In their current form, the majority of crowdfunding sites work on a donation basis, where ‘investors’ donate the capital (typically between $10 and $10,000) in exchange for a social reward (ie. front-row concert tickets for the rock bank you supported, the first shipment of the new product that you backed, etc.). We are, however, at the frontier of a new era of crowdfunding, where investors can take real equity stakes in businesses through registered crowdfunding platforms (more on this below).

The key enabler for crowdfunding is technology, but the driving force behind the movement is a desire for a more democratic way of investing. By leveraging the collective intelligence of the crowd, businesses are able to finance themselves and move to market much more efficiently than in the typical system. In most cases, investors also become buyers, cheerleaders and social supporters, all in one.

So who are some of the early pioneers in the crowdfunding industry?

Kickstarter– Many consider Kickstarter to be the pioneer of the crowdfunding movement. Having launched in the 2009, the New York-based company recently eclipsed the $100 million dollar mark in capital raised through the platform. (learn more about how Kickstarter works here …).

Ulule – More than just a cool name, Ulule is also a pretty powerful platform. In its first year, the company has helped 359 aspiring artists and entrepreneurs launch their projects. Ulule brings other features to its platform to increase its reach, such as multi-lingual capabilities and a store for presales. (Check out the team behind Ulule).

Idea.me – The crowdfunding movement is in full force in Latin America, and Buenos Aires-based Idea.me is helping to pave the way. While not the first platform to launch in South America, Idea.me is the first major site to finance projects across different Latin countries, including Argentina, Chile, Colombia and Mexico. (See the faces behind Idea.me)

ProFounder – Co-founded by Jessica Jackley, a member of Kiva’s founding team, ProFounder streamlines the equity-raising process for new ventures in the US by allowing them to efficiently navigate stringent US security regulations and raise funds (both private and public) through the company’s platform. (learn more about how ProFounder works … )

So how will crowdfunding lead to the creation of a better economy?

Many of today’s most prominent business models are not structured to meet societal needs in an economic, social, or cultural context; innovation needs to come from the bottom-up. Yet countless numbers of entrepreneurs, artists, social enterprises and others sit on the sidelines waiting for an opportunity to make their mark on the world, needing only a small amount of startup capital and the support of their community to get started. The new economy will be structured to efficiently bridge this gap, and crowdfunding will be a prominent catalyst in redefining how enterprises are created.

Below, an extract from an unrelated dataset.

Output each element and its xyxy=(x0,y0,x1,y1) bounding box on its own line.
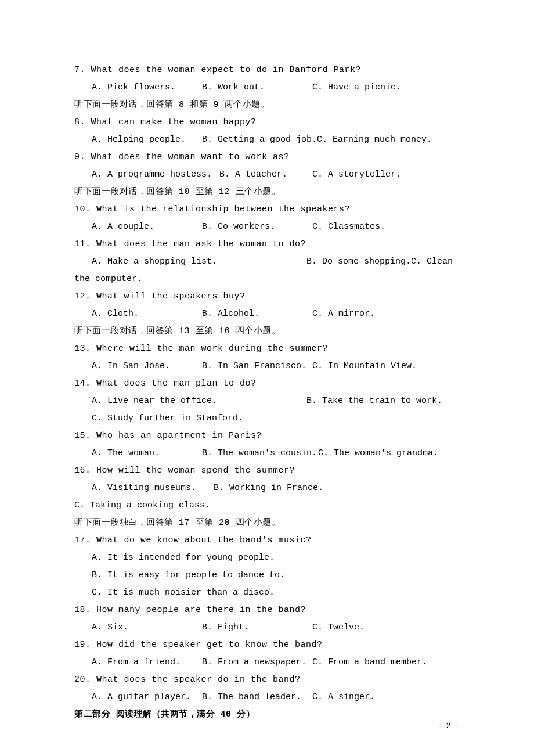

The key to the movement lies in the power of collaboration and community; instead of trying to walk uphill into the wind to get a venture off the ground, entrepreneurs and artists are able to get a gust of wind at their back right from the beginning.

What’s coming next for crowdfunding?

The next step will be to enable investors to take real equity stakes in startup companies on registered crowdfunding sites. Already, a few sites have launched or are in pre-launch phase in the United Kingdom, while The Entrepreneurs Access to Capital Act, which would legalize startups to raise funding via registered crowdfunding platforms, awaits Senate approval in the US. Estimates range as to how many new businesses will be created once crowdfunding investing becomes legalized, but the results could be massive.

Overall, crowdfunding represents a paradigm shift in the way businesses are formed and funded. Instead of taking an idea to the few people with large amounts of capital, crowdfunding enables the inventor, artist or entrepreneur to take their idea directly to the crowd for funding, support and feedback. Soon the path to setting a venture in motion will be streamlined significantly, and people everywhere will have the power to spark new ideas from their laptop – this is definitely a crowd worth joining.